In Re Greene , 150 B.R. 282 ( 1993 )

  • 150 B.R. 282 (1993)

    In re Shari A. GREENE, Debtor.
    Walter Ray SEAY, Plaintiff,
    Shari A. GREENE, Defendant.

    Bankruptcy No. 91-32812-BKC-RAM, Adv. No. 92-0076-BKC-RAM-A.

    United States Bankruptcy Court, S.D. Florida.

    January 29, 1993.

    *283 *284 Sheldon T. Slatkin, Heston & Slatkin, P.A., Coral Springs, FL, for Shari A. Greene.

    Jeffrey H. Frank, Levine & Frank, P.A., Palm Beach Gardens, FL, for Walter Ray Seay.


    ROBERT A. MARK, Bankruptcy Judge.

    Plaintiff, Walter Ray Seay, obtained a state court judgment for $748,726.02 against the Defendant Debtor, Shari A. Greene ("Greene").[1] The plaintiff alleges that this judgment is nondischargeable under § 523(a)(2) of the Bankruptcy Code because the judgment was predicted upon the Debtor's fraudulent acts and materially false financial statement.
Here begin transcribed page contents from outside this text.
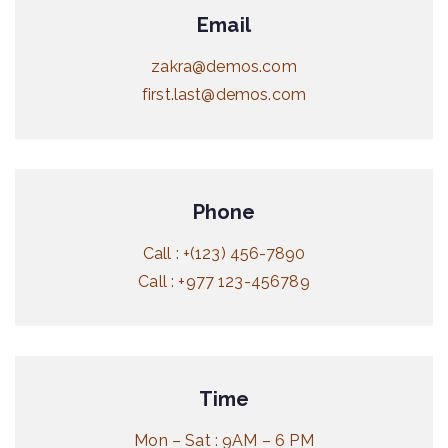
Email
zakra@demos.com
first.last@demos.com
Phone
Call : +(123) 456-7890
Call : +977 123-456789
Time
Mon – Sat : 9AM – 6 PM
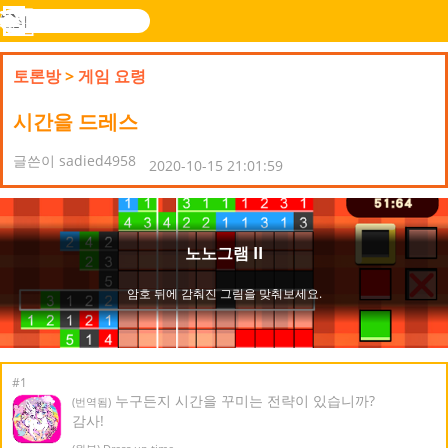
검
색
메
Novel
로그
뉴
Games
인
토론방
>
게임 요령
시간을 드레스
글쓴이 sadied4958
2020-10-15 21:01:59
#1
누구든지 시간을 꾸미는 전략이 있습니까?
(번역됨)
감사!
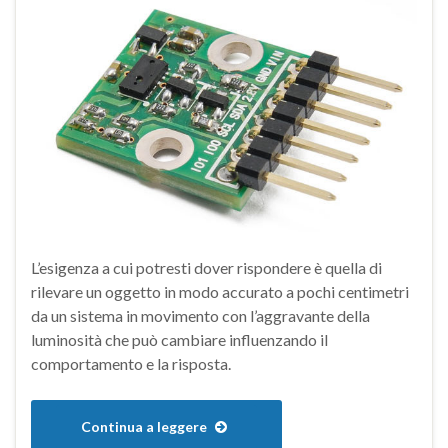
L’esigenza a cui potresti dover rispondere è quella di
rilevare un oggetto in modo accurato a pochi centimetri
da un sistema in movimento con l’aggravante della
luminosità che può cambiare influenzando il
comportamento e la risposta.
Continua a leggere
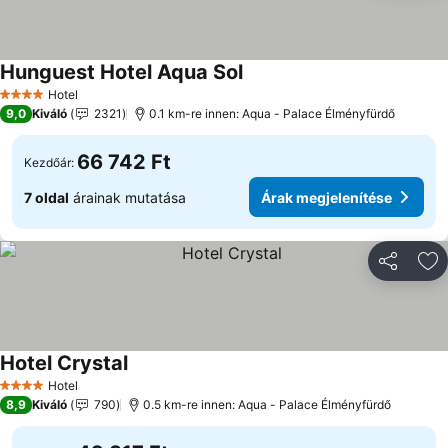
Hunguest Hotel Aqua Sol
Árak megjelenítése
Hotel
4 Kategória
9,0
Kiváló
2321
0.1 km-re innen: Aqua - Palace Élményfürdő
66 742 Ft
Kezdőár:
7 oldal
árainak mutatása
Árak megjelenítése
Megosztá
Ho
Hotel Crystal
Árak megjelenítése
Hotel
4 Kategória
8,9
Kiváló
790
0.5 km-re innen: Aqua - Palace Élményfürdő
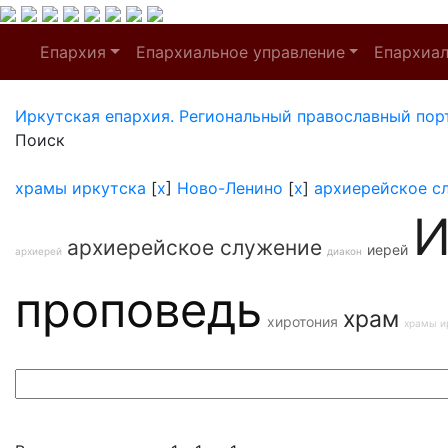
Епархия
Епархиальное управление
Епархиа
Иркутская епархия. Региональный православный пор
Поиск
храмы иркутска
[
x
]
Ново-Ленино
[
x
]
архиерейское с
И
архиерейское служение
иерей
архиерей
диакон
проповедь
храм
хиротония
храмы и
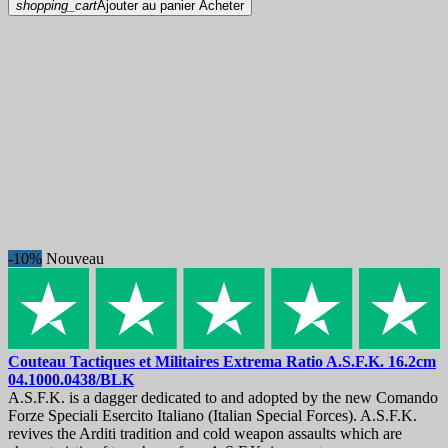
shopping_cart
Ajouter au panier
Acheter
-10%
Nouveau
Couteau Tactiques et Militaires
Extrema Ratio A.S.F.K. 16.2cm
04.1000.0438/BLK
A.S.F.K. is a dagger dedicated to and adopted by the new Comando
Forze Speciali Esercito Italiano (Italian Special Forces). A.S.F.K.
revives the Arditi tradition and cold weapon assaults which are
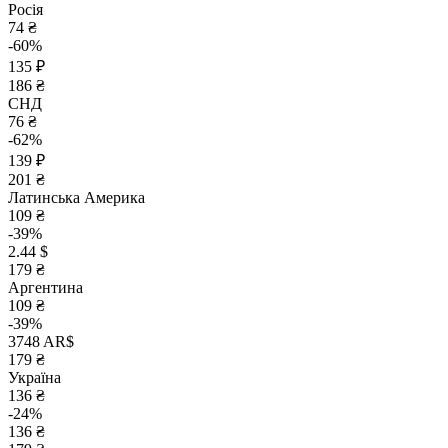
Росія
74 ₴
-60%
135 ₽
186 ₴
СНД
76 ₴
-62%
139 ₽
201 ₴
Латинська Америка
109 ₴
-39%
2.44 $
179 ₴
Аргентина
109 ₴
-39%
3748 AR$
179 ₴
Україна
136 ₴
-24%
136 ₴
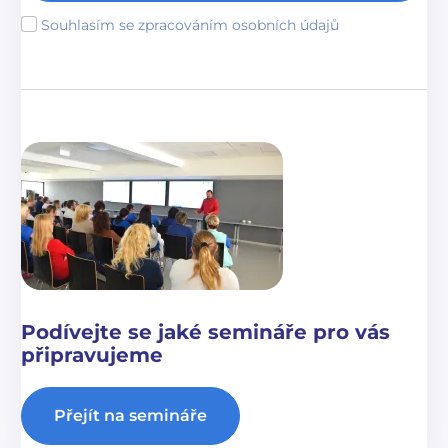
Souhlasím se zpracováním osobních údajů
Podívejte se jaké semináře pro vás
připravujeme
Přejít na semináře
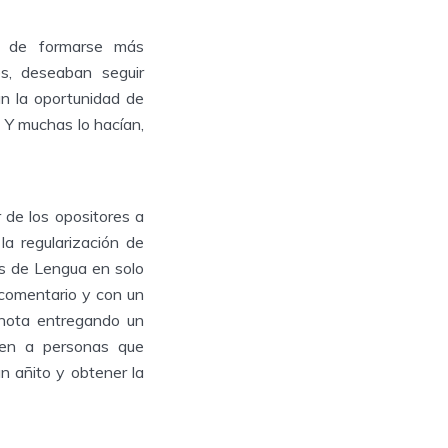
d de formarse más
s, deseaban seguir
an la oportunidad de
. Y muchas lo hacían,
 de los opositores a
a regularización de
s de Lengua en solo
 comentario y con un
 nota entregando un
cen a personas que
un añito y obtener la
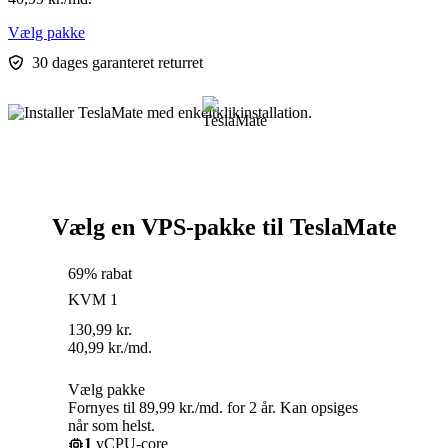
Vælg pakke
30 dages garanteret returret
Vælg en VPS-pakke til TeslaMate
69% rabat
KVM 1
130,99
kr.
40,99
kr.
/md.
Vælg pakke
Fornyes til 89,99 kr./md. for 2 år. Kan opsiges
når som helst.
1
vCPU-core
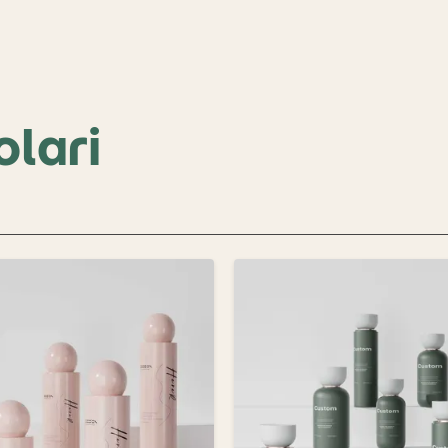
olari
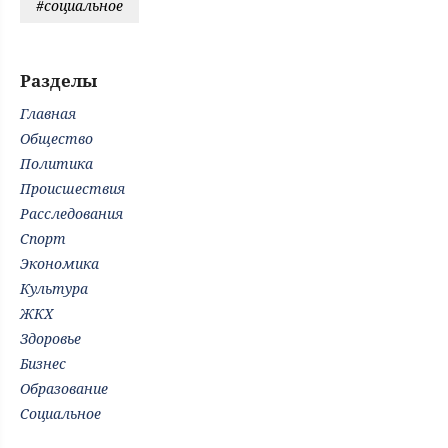
#социальное
Разделы
Главная
Общество
Политика
Происшествия
Расследования
Спорт
Экономика
Культура
ЖКХ
Здоровье
Бизнес
Образование
Социальное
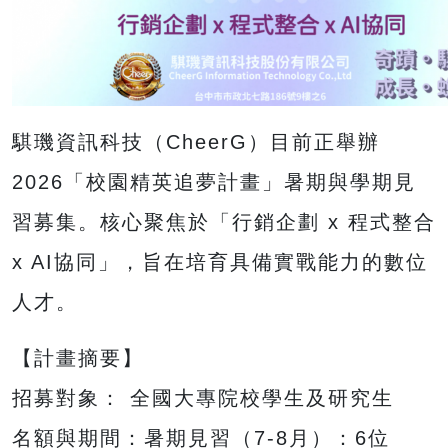
騏璣資訊科技（CheerG）目前正舉辦
2026「校園精英追夢計畫」暑期與學期見
習募集。核心聚焦於「行銷企劃 x 程式整合
x AI協同」，旨在培育具備實戰能力的數位
人才。
【計畫摘要】
招募對象： 全國大專院校學生及研究生
名額與期間：暑期見習（7-8月）：6位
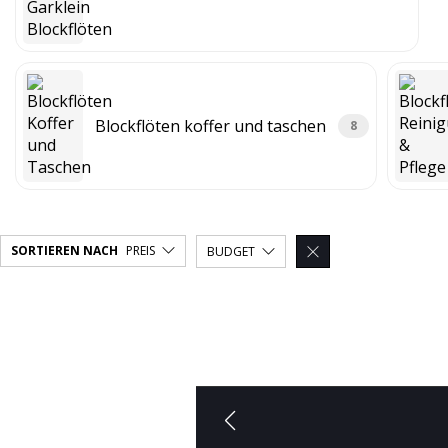
Blockflöten koffer und taschen
8
SORTIEREN NACH
PREIS
BUDGET

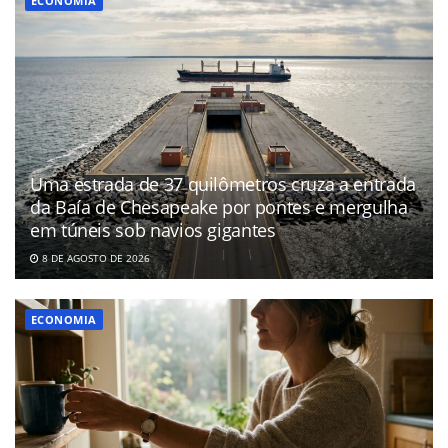
ECONOMIA
Uma estrada de 37 quilômetros cruza a entrada
da Baía de Chesapeake por pontes e mergulha
em túneis sob navios gigantes
8 DE AGOSTO DE 2026
ECONOMIA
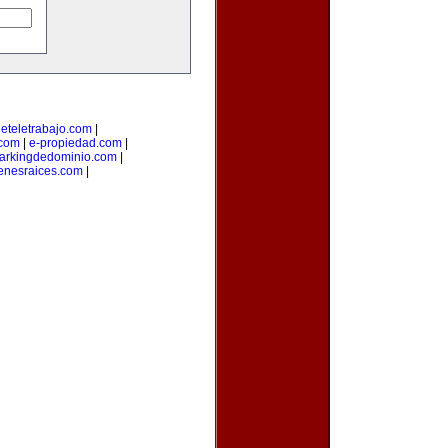
deteletrabajo.com
|
.com
|
e-propiedad.com
|
arkingdedominio.com
|
enesraices.com
|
Plaintiff also invokes § 523(a)(6) alleging that the judgment was based on willful and malicious injury by the Debtor.

    After reviewing applicable portions of the state court record and considering the arguments of counsel, the Court finds that the judgment is nondischargeable under § 523(a)(2) and (a)(6). The doctrine of collateral estoppel precludes the defendant from relitigating the issues necessary to establish plaintiff's § 523 claims.


    Plaintiff owned C & S Refrigeration, a Florida corporation engaged in business in Palm Beach County, which plaintiff had built from its inception some 30 years ago. Contemplating retirement, plaintiff sold the business to Greene, receiving $150,000 of the $769,000 purchase price in cash. The $590,000[2] balance was represented by a promissory note. Plaintiff agreed to accept the note based upon Greene's financial statement which represented a net worth of $3.2 million dollars. Of that $3.2 million, $2.2 million consisted of property in which the defendant claimed to have equity. In fact, the defendant did not own that property. Other representations of assets and equity were also false. (See Amended Complaint, paragraphs 24-26). Only $32,000 of the remaining $590,000 balance was paid. Meanwhile, six months after the defendant took over C & S, the company filed for bankruptcy.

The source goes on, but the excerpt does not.